CU Takeovers Add Fuel to Business Loan Debate

The federal government has taken over three financially troubled credit unions this year, and data shows two of them had violated regulatory limits on business lending.

Processing Content

With failures of financial institutions such rare events, the banking industry has seized on the news, arguing it is evidence Congress should not raise the cap on business loans to 20% of a credit union's total assets.

But Bill Hampel, the Credit Union National Association's chief economist, said it is unfair to judge an entire industry on the basis of isolated instances.

"If we had evidence that this actually was the tip of the iceberg, and that there are a lot of other instances of this … I think it would really affect the debate," Mr. Hampel said. However, "this is such an anomaly that it is fairly easy to explain away."

Still, Don A. Childears, the president and chief executive officer of the Colorado Bankers Association, said in an interview Thursday that reports that credit unions got into trouble after exceeding the current 12.25% cap "should affect the debate by making … [lawmakers] say, 'Wait a minute. We're not even sure if what is currently authorized makes sense. The last thing we ought to do is authorize more.' "

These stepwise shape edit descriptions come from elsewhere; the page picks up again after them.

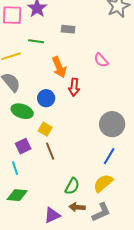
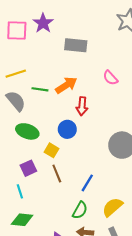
gray rectangle: (68, 29) -> (76, 45), size x1.5
green line: (36, 41) -> (40, 89), moved
orange arrow: (59, 67) -> (66, 85), turned -100
blue circle: (46, 98) -> (67, 129), moved
blue line: (109, 156) -> (87, 183), moved

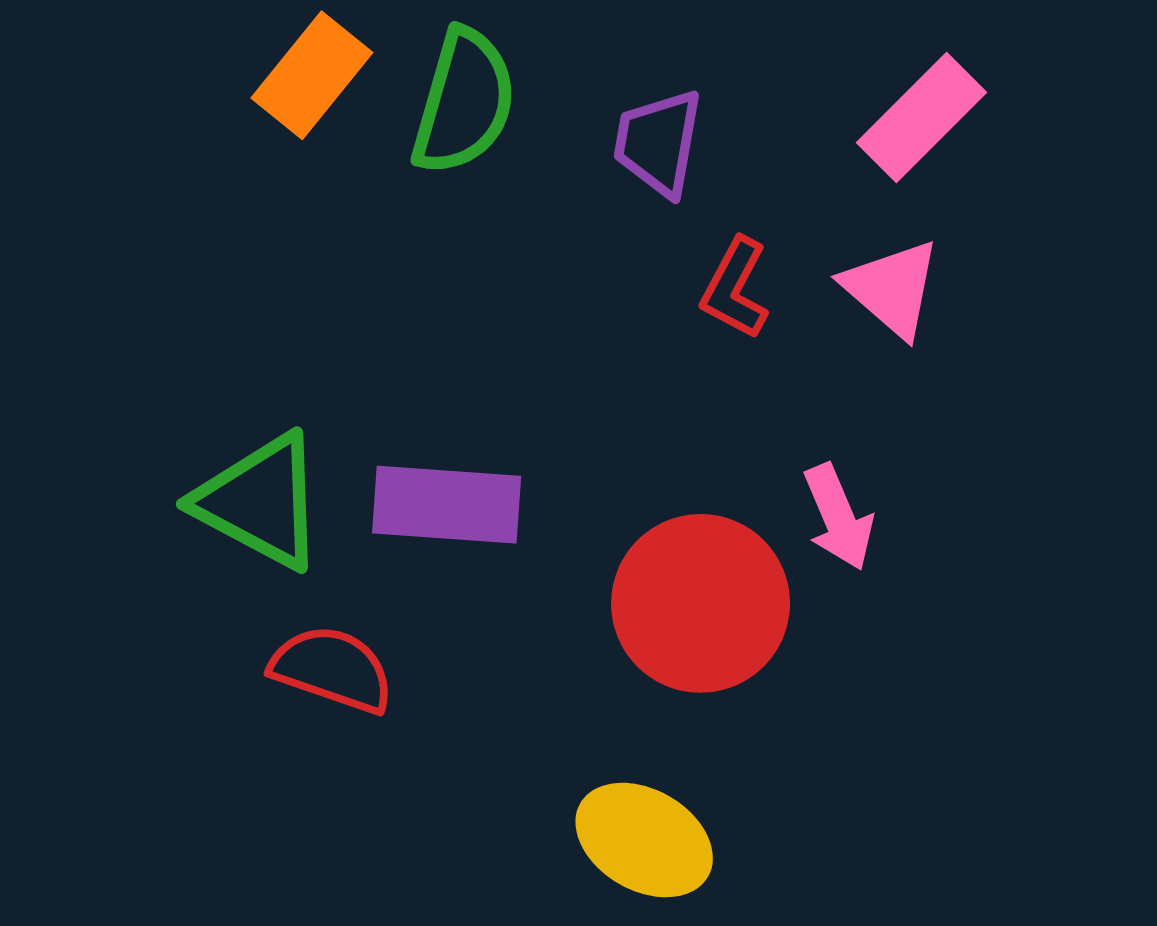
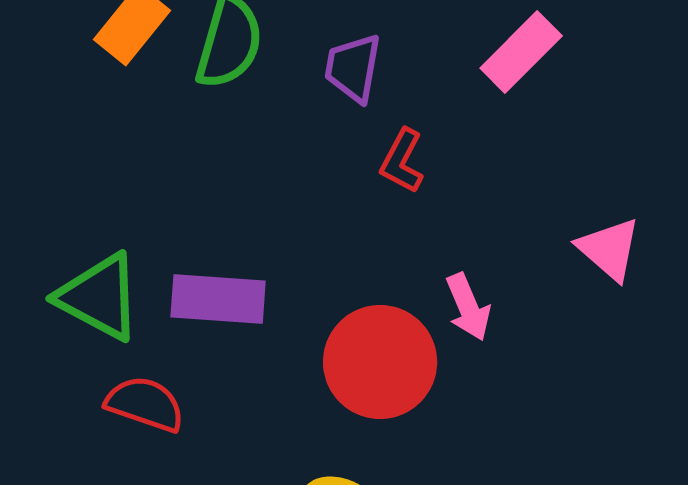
pink triangle: (892, 288) -> (609, 249), moved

Credit unions have been "quite aggressive in business lending and don't necessarily have expertise in that area," he said.

The National Credit Union Administration took over Norlarco Credit Union of Fort Collins, Colo., on May 15. The $334 million-asset credit union announced it last week. According to NCUA data, 23%, or $77.9 million, of Norlarco's total assets were business loans.

The regulator put Huron River Area Credit Union of Ann Arbor, Mich., into conservatorship in February; 72% of its assets, or $193.2 million, were business loans as of June 30, according to NCUA data.

In June the NCUA took over the $24.1 million-asset Peoples First Choice Federal Credit Union in Glen Rock, N.J., whose business loans were under the 12.25% cap but made up more than half its delinquencies.

The first two credit unions are state-chartered, but Michigan and Colorado regulators, like the NCUA, limit member business lending to 12.25% of total assets.

"In both cases the conservatorships were necessary because we saw things about their financial conditions that concerned us," said John McKechnie, an NCUA spokesman. He would not provide further details about the problems there.

"Our intent is to return the institutions to the control of their members when they return to better financial condition," he said.

When asked why the agency kept news of Norlarco's takeover quiet for three months, Mr. McKechnie said the NCUA bowed to the request of Colorado state regulators.

No NCUA-regulated credit unions have exceeded the business lending cap this year, he said.

As the president and CEO of Fort Collins Commerce Bank, a $45 million-asset unit of Capitol Bancorp Ltd., in Lansing, Mich., Gerard Nalezny competes against Norlarco.

Revelations of Norlarco's problems "beg the question, 'Is that really the intent or the purpose of what credit unions are supposed to be doing?' " Mr. Nalezny said in an interview Thursday. "To the extent that you do start to see credit unions jump out of the spirit of what you think they are set up for, it's somewhat concerning as much from a taxpayer's perspective as a business perspective."

The credit unions' ballooning business portfolios accompanied a surge in delinquencies and large-scale losses, NCUA data shows. The $268 million-asset Huron River lost $58.9 million in the second quarter, after earning $1.3 million in the first quarter. Delinquent loans jumped to $37.5 million as of June 30, from $4.8 million six months earlier. Huron River said $36.2 million of the delinquent loans were mortgages and $1.2 million were member business loans.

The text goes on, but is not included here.